Für die meisten war die Teilnahme nicht mehr als ein Spaß, und nur die Besitzer der besseren Pferde – wie Fuhrleute, Botenreiter und Pferdehändler – mochten hoffen, die Siegesprämie zu gewinnen: wahlweise ein Faß Bier, gestiftet von der Geweihtenschaft des Phextempels, oder ein Fäßlein Wein, das die Rahjapriesterinnen für den heutigen Tag gespendet hatten. Doch mußte niemand darben, Verlierer nicht und auch nicht die große Schar der Schaulustigen, denn das herzogliche Freibier floß beim großen Phex-Rennen stets in Strömen.
Natürlich blieben die Adelslogen leer bei diesem groben Treiben, und auch die vornehmen Handelsherren und -damen zogen es vor, erst später zu erscheinen. Doch um die dritte Stunde nach Mittag, wenn der Rennplatz längst geräumt war von trunkenen Schustergesellen und zottigen Mähren, füllte die Tribüne sich allmählich. Das war nun für das Volk ein fast noch größeres Ereignis als die vorausgegangene Belustigung – so hohe Herrschaften von Angesicht zu sehen und so prächtige Gewänder zu bestaunen, das war ihm wahrlich nicht alle Tage vergönnt.

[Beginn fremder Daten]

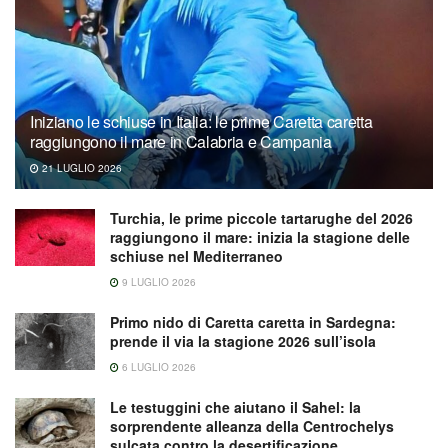
Iniziano le schiuse in Italia: le prime Caretta caretta
raggiungono il mare in Calabria e Campania
21 LUGLIO 2026
Turchia, le prime piccole tartarughe del 2026
raggiungono il mare: inizia la stagione delle
schiuse nel Mediterraneo
9 LUGLIO 2026
Primo nido di Caretta caretta in Sardegna:
prende il via la stagione 2026 sull’isola
6 LUGLIO 2026
Le testuggini che aiutano il Sahel: la
sorprendente alleanza della Centrochelys
sulcata contro la desertificazione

Am begierigsten erwarteten die Leute das Erscheinen des Erzherrschers und seiner Gemahlin. Er hatte sich auf seine alten Tage – die Sechzig mochte er bald erreicht haben – noch einmal vermählt, und zwar, wie es hieß, mit einer blutjungen ehemaligen Rahjageweihten aus Belhanka. Und so drängte sich jedermann so dicht zur Tribüne, wie Büttel und Gardisten es eben zuließen.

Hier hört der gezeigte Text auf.